● Input for this task
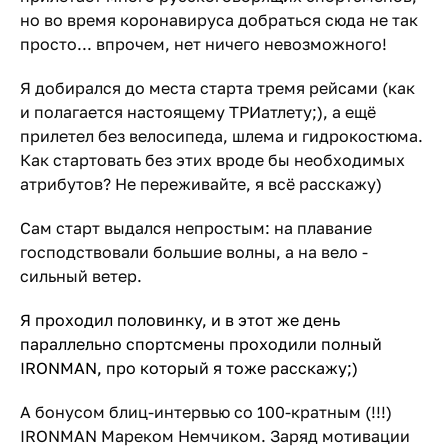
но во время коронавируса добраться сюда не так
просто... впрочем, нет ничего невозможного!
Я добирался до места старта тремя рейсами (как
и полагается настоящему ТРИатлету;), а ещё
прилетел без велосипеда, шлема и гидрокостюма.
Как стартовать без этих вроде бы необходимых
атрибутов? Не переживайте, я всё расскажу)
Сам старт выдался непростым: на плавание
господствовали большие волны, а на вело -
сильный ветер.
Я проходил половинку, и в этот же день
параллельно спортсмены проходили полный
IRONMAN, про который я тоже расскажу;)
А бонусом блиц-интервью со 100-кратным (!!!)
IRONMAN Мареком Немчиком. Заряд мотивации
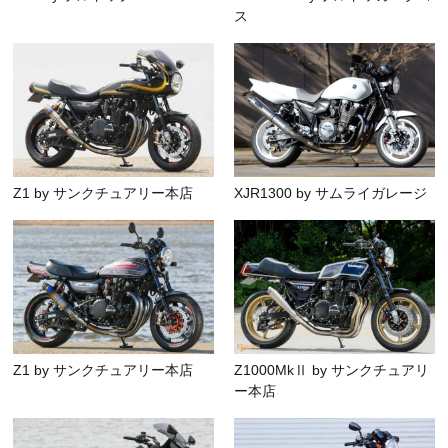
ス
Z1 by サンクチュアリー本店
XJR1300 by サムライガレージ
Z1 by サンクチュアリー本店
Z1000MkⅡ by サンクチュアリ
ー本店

--

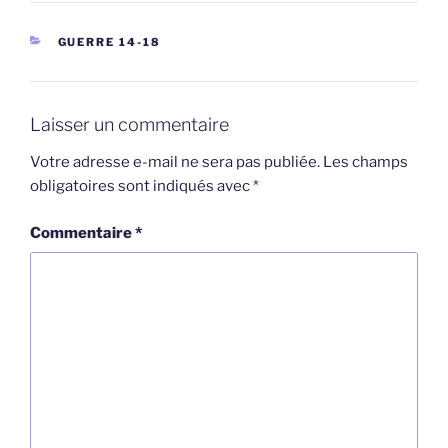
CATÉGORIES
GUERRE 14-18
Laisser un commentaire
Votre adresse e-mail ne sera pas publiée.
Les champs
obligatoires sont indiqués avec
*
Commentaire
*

● Task details
From the line holding "но во время" to the line holding "сильный ветер.", inclusive, restate each line above exactly as written.

● Response box
но во время коронавируса добраться сюда не так
просто... впрочем, нет ничего невозможного!
Я добирался до места старта тремя рейсами (как
и полагается настоящему ТРИатлету;), а ещё
прилетел без велосипеда, шлема и гидрокостюма.
Как стартовать без этих вроде бы необходимых
атрибутов? Не переживайте, я всё расскажу)
Сам старт выдался непростым: на плавание
господствовали большие волны, а на вело -
сильный ветер.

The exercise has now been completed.